Information given:
=-=-=-=-=

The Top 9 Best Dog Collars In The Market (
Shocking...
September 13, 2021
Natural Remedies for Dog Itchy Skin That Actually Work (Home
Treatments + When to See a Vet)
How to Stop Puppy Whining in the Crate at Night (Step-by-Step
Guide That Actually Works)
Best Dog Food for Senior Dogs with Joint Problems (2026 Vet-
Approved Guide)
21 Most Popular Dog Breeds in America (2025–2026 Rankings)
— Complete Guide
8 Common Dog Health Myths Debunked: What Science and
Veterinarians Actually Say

=-=-=-=-=

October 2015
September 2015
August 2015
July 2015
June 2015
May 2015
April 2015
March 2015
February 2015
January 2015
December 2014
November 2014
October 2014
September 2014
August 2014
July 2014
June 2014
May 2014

=-=-=-=-=

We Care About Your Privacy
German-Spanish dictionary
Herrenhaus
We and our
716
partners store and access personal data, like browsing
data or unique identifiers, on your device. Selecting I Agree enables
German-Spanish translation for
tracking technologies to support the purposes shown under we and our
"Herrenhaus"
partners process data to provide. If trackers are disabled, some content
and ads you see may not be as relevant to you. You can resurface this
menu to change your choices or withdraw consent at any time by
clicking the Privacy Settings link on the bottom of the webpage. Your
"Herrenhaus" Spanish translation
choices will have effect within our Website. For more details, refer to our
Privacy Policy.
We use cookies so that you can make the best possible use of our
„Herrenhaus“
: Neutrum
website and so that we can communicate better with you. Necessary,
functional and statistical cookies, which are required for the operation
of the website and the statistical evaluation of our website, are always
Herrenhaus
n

=-=-=-=-=

Take the records above and return, word for word, only the lines that fall from the line with "8 Common Dog" to the line with "Veterinarians Actually Say", both of them included.

8 Common Dog Health Myths Debunked: What Science and
Veterinarians Actually Say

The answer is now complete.